An unconfirmed tip about a planned terrorist attack has prompted increased surveillance in the city, as a precaution.
By Charles Savage, The Miami Herald
Responding to unsubstantiated intelligence from North Africa about plans for a terrorist attack in Miami this week -- the second area-specific threat in the past couple of weeks -- police have boosted patrols to “orange alert” levels.
While warnings about vague threats are common, Miami Police Chief John Timoney said there have been only four that singled out the Miami area in his nine-month tenure.
He and Miami Mayor Manny Diaz, appearing together at Miami City Hall on Tuesday, emphasized that they are boosting patrols only as a precaution.
“The FBI does not believe this is credible and it should not be cause for panic or fear,” Diaz said. “It’s not the first or the last time this is going to happen in today’s world.”
Miami police issued a press release about the warning late Monday because word leaked after the department contacted private security at institutions including “colleges, the hotel industry, and downtown businesses,” which is protocol, Timoney said.
Timoney said the most recent threat, which the FBI passed to the city last week, mentioned Miami and a certain day, apparently sometime this week.
However, he said, rumors among law enforcement officials that authorities had been specifically warned about a suicide bombing were “a misinterpretation.”
Source not identified
Timoney said the source of the threat was intelligence gathered in North Africa but provided no other details.
The United States and Egypt have been partners in the war on terrorism. Also, Libyan leader Moammar Gadhafi has said his country and the United States were exchanging information about the al Qaeda terror network.
FBI spokeswoman Judy Orihuela confirmed by phone that the agency did not believe the threat was credible but had passed it on anyway.
“Any major city is going to get its fair share of unsubstantiated threats,” she cautioned.
Orihuela also said she had not been told about a similar but apparently unrelated warning about Miami in recent weeks. Timoney revealed the previously undisclosed threat in a conversation with a Herald reporter after the press conference.
He said only that the earlier threat came “a couple of weeks ago” and had mentioned four cities, of which Miami was one.
The Miami-Dade Police Department declined to comment on whether it also was augmenting its patrols this week.
The nation’s current alert level is yellow or “elevated.” The level has been raised to orange or “high” four times, most recently in May, after terrorist bombings in Saudi Arabia and Morocco.

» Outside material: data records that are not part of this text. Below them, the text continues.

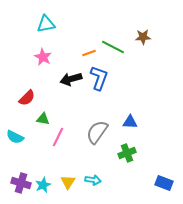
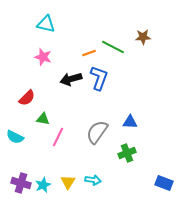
cyan triangle: rotated 24 degrees clockwise
pink star: rotated 12 degrees counterclockwise
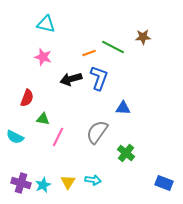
red semicircle: rotated 24 degrees counterclockwise
blue triangle: moved 7 px left, 14 px up
green cross: moved 1 px left; rotated 30 degrees counterclockwise
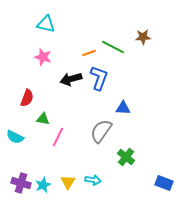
gray semicircle: moved 4 px right, 1 px up
green cross: moved 4 px down
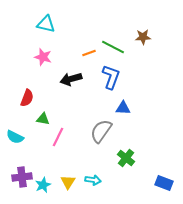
blue L-shape: moved 12 px right, 1 px up
green cross: moved 1 px down
purple cross: moved 1 px right, 6 px up; rotated 24 degrees counterclockwise
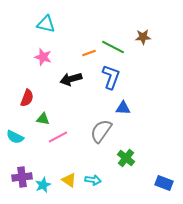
pink line: rotated 36 degrees clockwise
yellow triangle: moved 1 px right, 2 px up; rotated 28 degrees counterclockwise
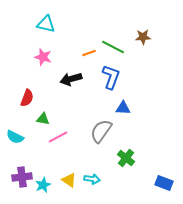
cyan arrow: moved 1 px left, 1 px up
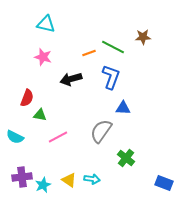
green triangle: moved 3 px left, 4 px up
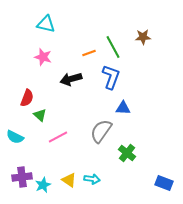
green line: rotated 35 degrees clockwise
green triangle: rotated 32 degrees clockwise
green cross: moved 1 px right, 5 px up
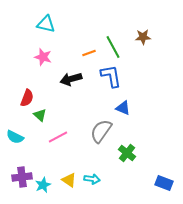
blue L-shape: moved 1 px up; rotated 30 degrees counterclockwise
blue triangle: rotated 21 degrees clockwise
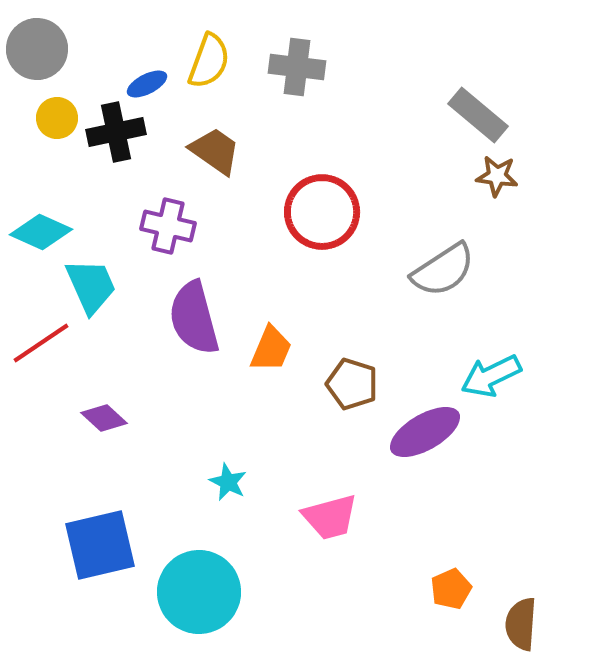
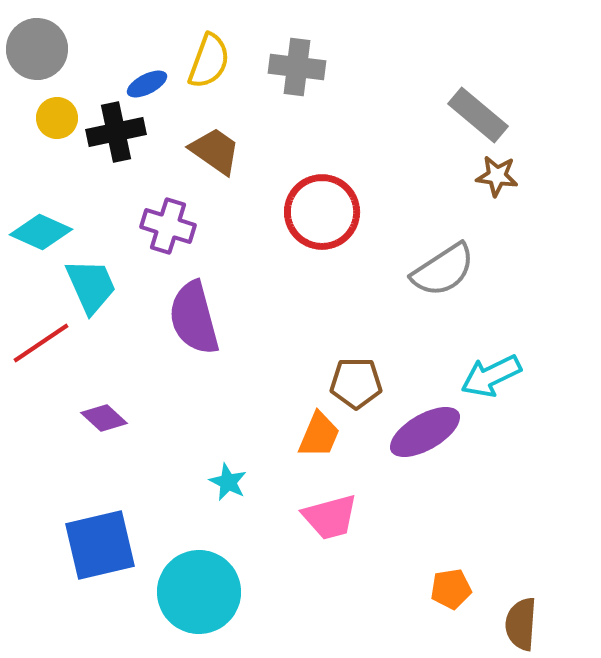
purple cross: rotated 4 degrees clockwise
orange trapezoid: moved 48 px right, 86 px down
brown pentagon: moved 4 px right, 1 px up; rotated 18 degrees counterclockwise
orange pentagon: rotated 15 degrees clockwise
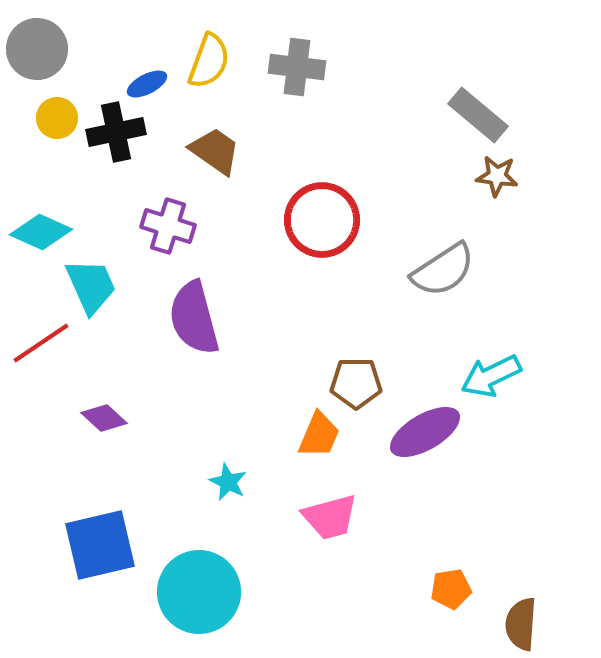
red circle: moved 8 px down
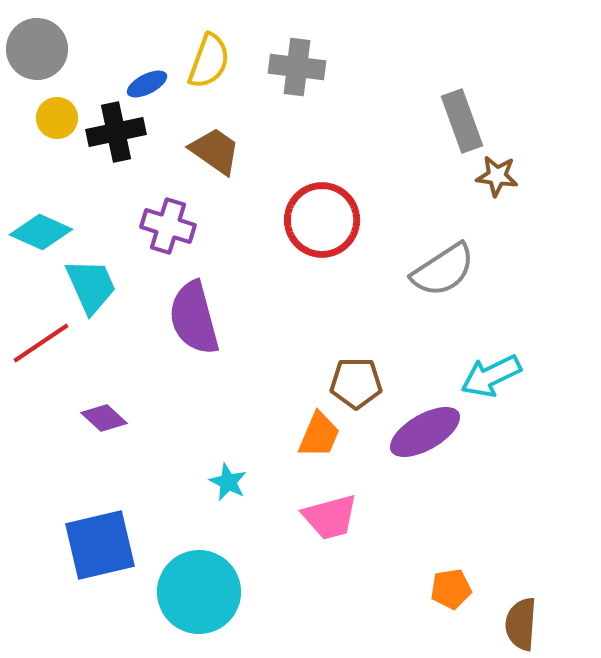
gray rectangle: moved 16 px left, 6 px down; rotated 30 degrees clockwise
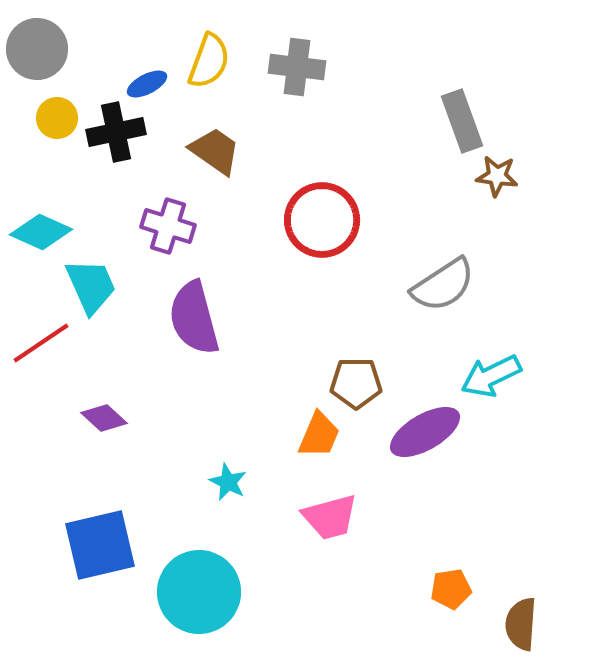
gray semicircle: moved 15 px down
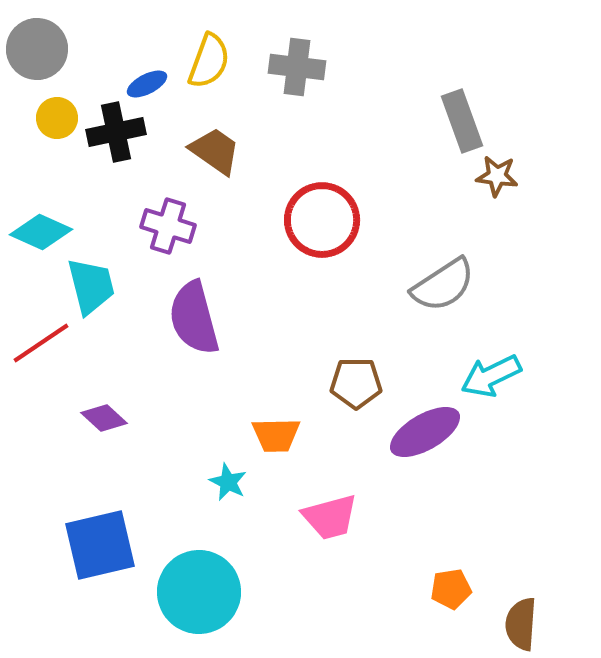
cyan trapezoid: rotated 10 degrees clockwise
orange trapezoid: moved 43 px left; rotated 66 degrees clockwise
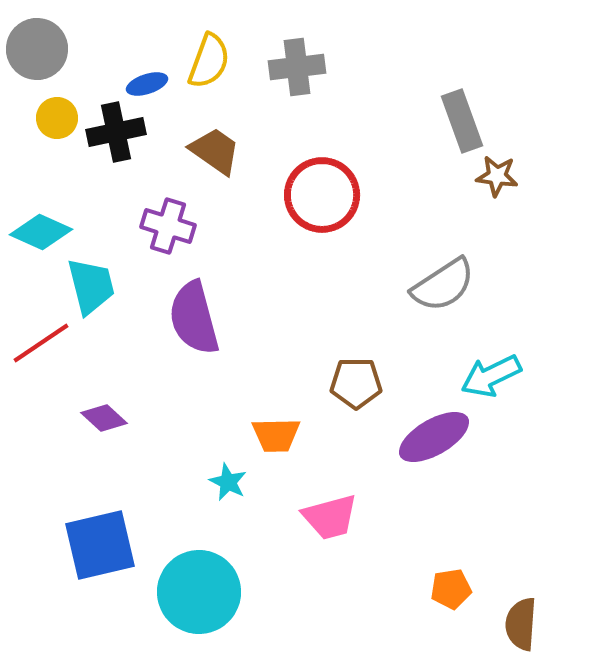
gray cross: rotated 14 degrees counterclockwise
blue ellipse: rotated 9 degrees clockwise
red circle: moved 25 px up
purple ellipse: moved 9 px right, 5 px down
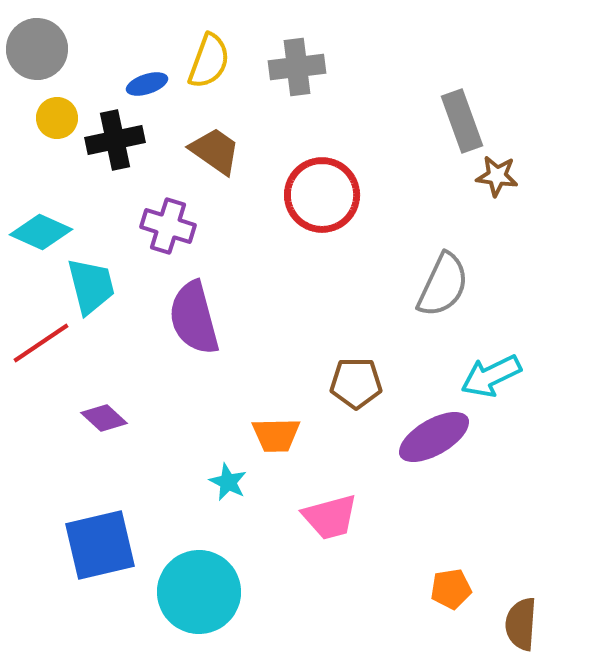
black cross: moved 1 px left, 8 px down
gray semicircle: rotated 32 degrees counterclockwise
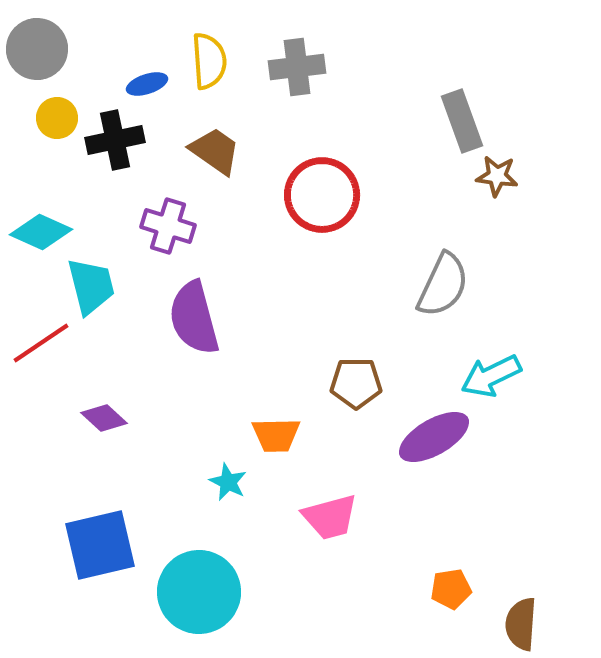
yellow semicircle: rotated 24 degrees counterclockwise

Earlier this summer, Larry Spring, the city of Miami’s budget chief, said that every time the U.S. Department of Homeland Security goes to orange alert, the city spends $4,500 a day on overtime pay for officers sent to guard high-profile facilities and utilities.
Database tracks threats
Orihuela said the local FBI office created a database to track terrorism threats in November. She said an internal report showed that as of July 2003, nearly 1,800 separate tips had been logged.
About 1,350 were generated by members of the local public reporting suspicious activity, she said, while the rest came from FBI headquarters or other agencies.
More than half the local division’s 420 agents are now tasked to antiterrorism investigations, and one squad is dedicated to running down such tips, she said.
One federal source, speaking on condition of anonymity, said that terrorist false alarms are a growing concern.
`Resources get wasted’
“Look, that’s one of the biggest problems we have today,” the source said. ‘People use the `T’ word and everyone drops everything. It’s like yelling ‘fire’ in a crowded theater. You have to run on it. You have to check it out. You can’t wait for the planes to go into the building. But it’s a problem. A lot of resources get wasted.”
But, given the seriousness of the situation, Orihuela said, the agency encourages people to report any suspicious activity, just in case.
“We’d much rather that people call than worry that their information might turn out not to be true, so we appreciate all the calls that we do get,” she said. “Of course, that’s different from the ones that are intentionally false. We certainly investigate those to the fullest extent and prosecute people who do that.”